Basic self-care tasks normally performed each day, such as bathing and eating.
Give two examples of ADLs.
Bathing and toileting (others: eating, dressing, ambulating).
What does the “I” in IADLs stand for?
Instrumental.
Give two examples of Instrumental Activities of Daily Living (IADLs).
Shopping for groceries and paying bills (others: cooking, managing medications, house cleaning).
During the Evaluation phase, what key question is asked?
Were the expected outcomes and goals met?
List the four core components of critical thinking mentioned in lecture.
Knowledge, standards, attitudes, and experience.
Under Knowledge, what do nurses need to understand about diseases?
Underlying disease processes and normal growth & development.
Which professional body publishes the Scope & Standards of Practice for nurses?
The American Nurses Association (ANA).
Name two professional attitudes vital for nurses.
Fairness and integrity (others: confidence, creativity, perseverance).
Why is therapeutic communication important in nursing?
It ensures information is delivered in a way the patient can understand and trust.
Give one developmental milestone typical for an infant.

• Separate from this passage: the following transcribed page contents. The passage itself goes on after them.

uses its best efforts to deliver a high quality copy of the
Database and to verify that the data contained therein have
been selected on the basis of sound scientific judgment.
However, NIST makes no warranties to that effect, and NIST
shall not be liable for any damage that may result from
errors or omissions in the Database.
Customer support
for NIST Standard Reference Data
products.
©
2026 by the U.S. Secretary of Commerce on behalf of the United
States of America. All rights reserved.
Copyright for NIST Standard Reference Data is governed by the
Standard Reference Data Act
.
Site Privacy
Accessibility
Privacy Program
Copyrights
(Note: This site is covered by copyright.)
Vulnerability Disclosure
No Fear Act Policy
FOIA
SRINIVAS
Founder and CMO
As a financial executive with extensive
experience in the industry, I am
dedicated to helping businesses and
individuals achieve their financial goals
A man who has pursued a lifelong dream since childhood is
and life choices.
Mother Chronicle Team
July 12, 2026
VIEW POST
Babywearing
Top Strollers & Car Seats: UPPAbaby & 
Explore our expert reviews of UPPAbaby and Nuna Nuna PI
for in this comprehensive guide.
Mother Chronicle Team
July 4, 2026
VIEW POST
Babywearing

Learning to hold up the head or developing gross motor control.
Can a registered nurse prescribe medications?
No, unless the nurse is licensed as a Nurse Practitioner (NP).
In an emergency, should the nurse call the physician before doing an appropriate assessment?

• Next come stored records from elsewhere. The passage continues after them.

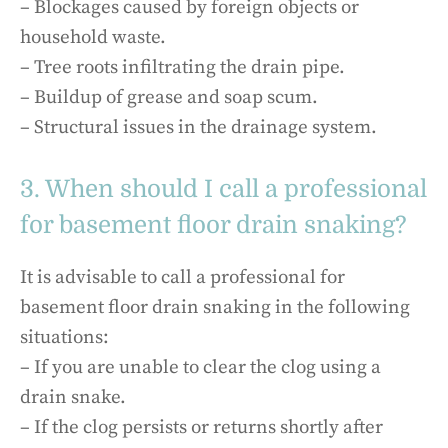
– Blockages caused by foreign objects or
household waste.
– Tree roots infiltrating the drain pipe.
– Buildup of grease and soap scum.
– Structural issues in the drainage system.
3. When should I call a professional
for basement floor drain snaking?
It is advisable to call a professional for
basement floor drain snaking in the following
situations:
– If you are unable to clear the clog using a
drain snake.
– If the clog persists or returns shortly after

No, the nurse must assess and intervene within scope first.
Which priority framework is commonly used in exam questions besides ABC?
Airway, Breathing, Circulation, and Safety (sometimes Pain).
Name one quick nursing intervention for a supine patient in respiratory distress.
Elevate the head of the bed.
What label begins every risk nursing diagnosis?
“Risk for …”
What does the Planning step of the nursing process answer?
What outcomes are desired and how they will be achieved.
Provide one example of an indirect nursing intervention related to pain management.
Documenting the next pain-medication time on the room whiteboard.
Why did many new nurses graduating during COVID struggle with clinical judgment?
They lacked in-person clinical practice to apply classroom learning.
Failure to act appropriately can lead to what legal issue?
Malpractice lawsuits against the nurse.
What does ANA stand for?
American Nurses Association.
List two non-verbal cues indicating pain.
Facial grimacing and guarding/holding the affected area.
Why might some male patients under-report pain?
Cultural or personal beliefs about expressing discomfort.
Is it ethical for a nurse to withhold abortion information due to personal beliefs?